The anthropological, cultural and social reflection on Expo’s themes began in March 2014, when the issues of food, culture and rights were addressed together in Milan’s three conferences entitled “Nourishing the Soul. Religion and Food”. These conferences were coordinated by Professor Silvio Ferrari, a professor of Ecclesiastic and Canon Law at Milan’s State University – where he now teaches a course on the subject of the link between food and religion – with academics Giovanni Filoramo, Maria Chiara Giorda, Gianfranco Marrone and Mario Ricca holding lectures on the centrality of food in religion and the manner in which the law and the institutions address religious and cultural pluralism.

Italy’s apparently positive reaction to food consumption, still mainly based on the Mediterranean diet, but increasingly open to experimenting diversity, reveals a significant lack of knowledge. What leads Italians to overcome their scepticism of food from other cultures and religions and paves the way for culinary multiculturalism is curiosity and globalised fashion that often, however, neglect the at least theoretical importance that food has within these same cultures and before that, in the religions on which they are founded.

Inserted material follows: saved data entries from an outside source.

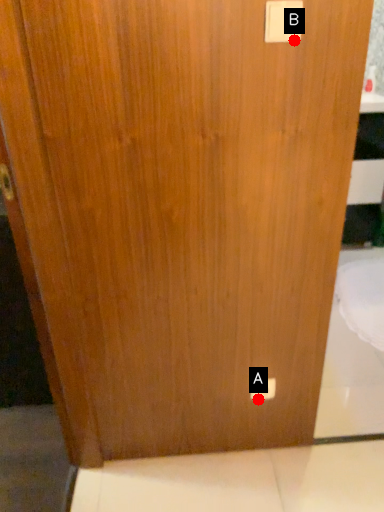 Question: Two points are circled on the image, labeled by A and B beside each circle. Which point is closer to the camera taking this photo?

Choices:
 (A) A is closer
 (B) B is closer

Answer: (B) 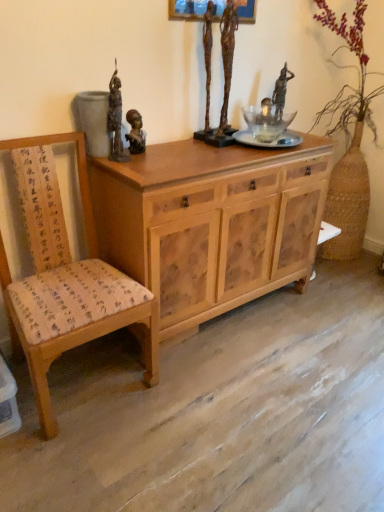 The image size is (384, 512). What are the coordinates of `free location in front of braided straw vase at right` in the screenshot? It's located at (336, 297). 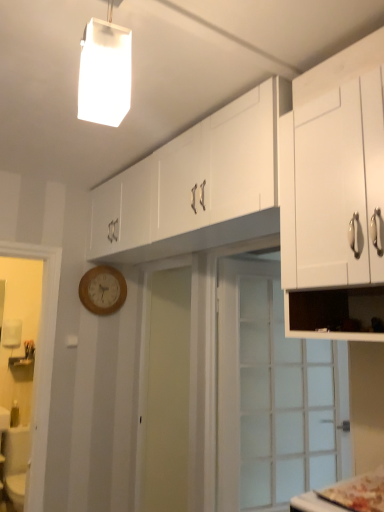 Question: From a real-world perspective, is white matte cabinet at upper right, arranged as the 1th cabinetry when viewed from the front, above or below white glossy cabinet at upper center, marked as the second cabinetry in a front-to-back arrangement?

Choices:
 (A) above
 (B) below

Answer: (B)

Question: Is point (306, 216) closer or farther from the camera than point (137, 236)?

Choices:
 (A) farther
 (B) closer

Answer: (B)

Question: Which is farther from the white glossy cabinet at upper center, the 1th cabinetry from the back?

Choices:
 (A) clear glass door at center
 (B) white matte cabinet at upper right, arranged as the 1th cabinetry when viewed from the front
 (C) white matte rectangular light fixture at upper center
 (D) wooden clock at center-left

Answer: (A)

Question: Which object is the farthest from the white matte cabinet at upper right, arranged as the 1th cabinetry when viewed from the front?

Choices:
 (A) white glossy cabinet at upper center, marked as the second cabinetry in a front-to-back arrangement
 (B) wooden clock at center-left
 (C) clear glass door at center
 (D) white matte rectangular light fixture at upper center

Answer: (B) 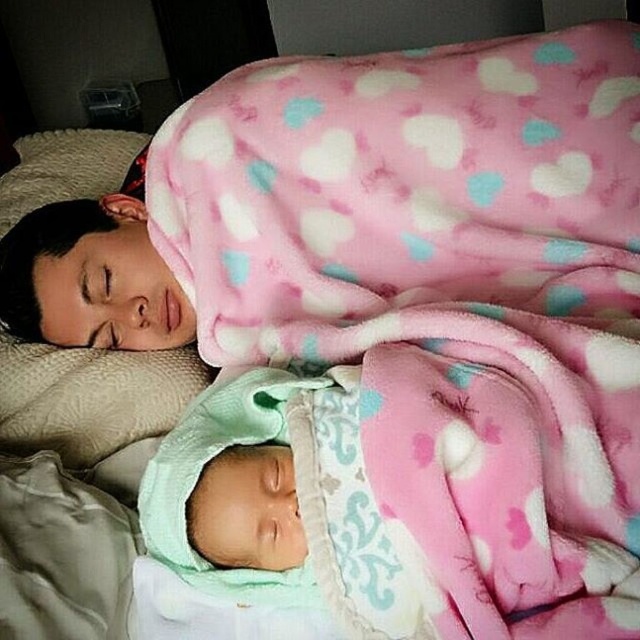 Locate an element on the screen. green fleece baby at lower center is located at coordinates (380, 509).

Between green fleece baby at lower center and beige quilted pillow at upper left, which one is positioned lower?

Positioned lower is green fleece baby at lower center.

You are a GUI agent. You are given a task and a screenshot of the screen. Output one action in this format:
    pyautogui.click(x=<x>, y=<y>)
    Task: Click on the green fleece baby at lower center
    Image resolution: width=640 pixels, height=640 pixels.
    Given the screenshot: What is the action you would take?
    pyautogui.click(x=380, y=509) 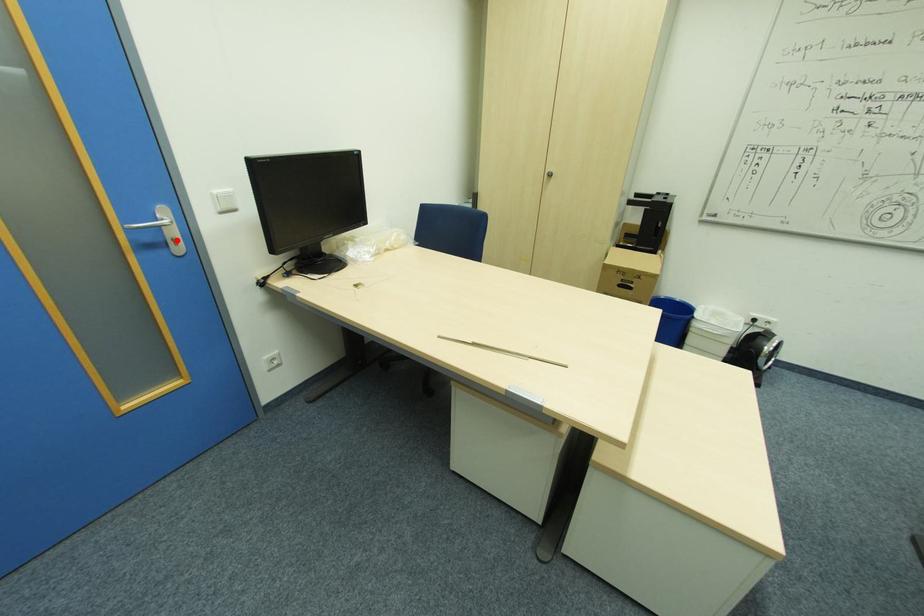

Leaving aside trends and distractions, the fact, of course, remains that the emergence of different cuisines is evidence of Italian society’s openness, effectively a small crack, providing hope for a future pluralist Italy. For those arriving in our country, it is more than just an opportunity when they rediscover their own culture and begin to feel at home here too. Ignorance, however, evident also in the report on religious illiteracy in Italy, curated by the historian Alberto Melloni, undermines the development of policies supporting integration starting from the dinner table.

On this subject, data emerging from European research entitled À table avec les religions, provided by Maria Chiara Giorda and concerning the manner in which school cafeterias have reacted to the need for different menus requested by students and families, is explanatory. Among the Italian cases involving acceptance and rejection (at times ontological and at times linked to culture and identity) there was an emblematic case in Turin where, faced with classrooms in which the ratio between Italian and foreign students is increasingly close to 50-50, in spite of many initiatives aimed at educating the children to eat healthily, there are instead none centred on the relationship with different eating customs dictated by religion.

This is an attitude that basically reflects that of most Italian canteens and cafeterias – among which there are positive exceptions (such as in Sesto Fiorentino, where there is a special menu for Muslim children) and negative one (as in Adro, in the province of Brescia, where excluding meat from the menu is only admitted when presenting a medical certificate).

JUNE 2015: SUMMERSCHOOL IN MILAN:
EATING, WALKING, THINKING. FOOD IN DIALOGUE

(Written by Elisa Gianni and translated by Francesca Simmons)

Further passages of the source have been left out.